Segment Start: RECORDS SUPPLIED

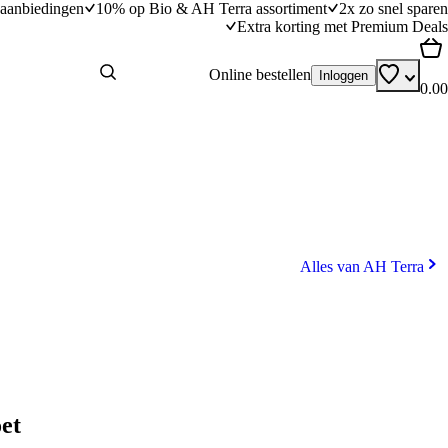
aanbiedingen
10% op Bio & AH Terra assortiment
2x zo snel sparen
Extra korting met Premium Deals
Online bestellen
Inloggen
0.00
Alles van AH Terra
et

Segment End: RECORDS SUPPLIED

WHAT THE EXERCISE ASKS: Would you repeat each line of the listing exactly, skipping any picture?

TASK ANSWER:
aanbiedingen
10% op Bio & AH Terra assortiment
2x zo snel sparen
Extra korting met Premium Deals
Online bestellen
Inloggen
0.00
Alles van AH Terra
et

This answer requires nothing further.